====== Input records

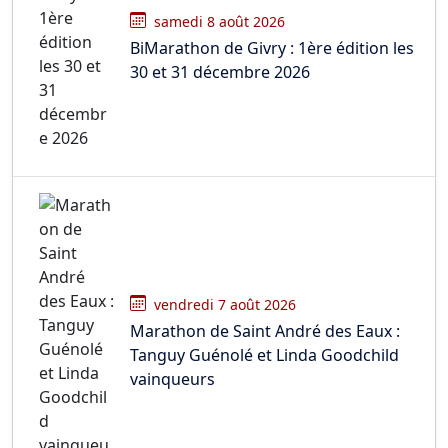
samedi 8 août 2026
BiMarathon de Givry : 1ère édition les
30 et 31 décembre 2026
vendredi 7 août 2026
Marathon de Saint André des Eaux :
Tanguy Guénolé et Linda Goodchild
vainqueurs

============
====== Input records

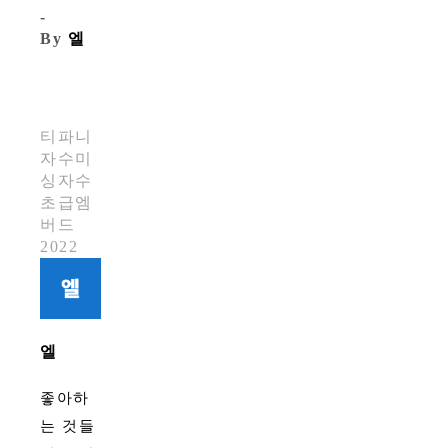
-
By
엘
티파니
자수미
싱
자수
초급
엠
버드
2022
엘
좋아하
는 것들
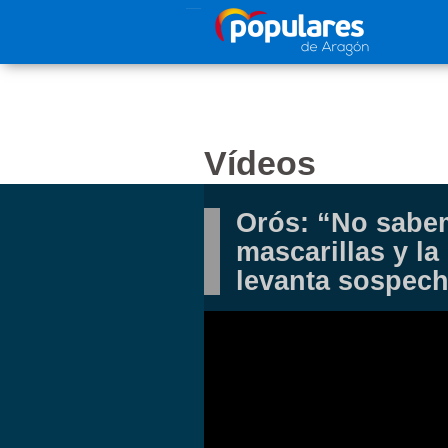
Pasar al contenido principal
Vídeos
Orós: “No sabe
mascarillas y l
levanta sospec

============

**Work to be completed:**
Gather all lines with the string "août" from the data.

**Solution below:**
samedi 8 août 2026
vendredi 7 août 2026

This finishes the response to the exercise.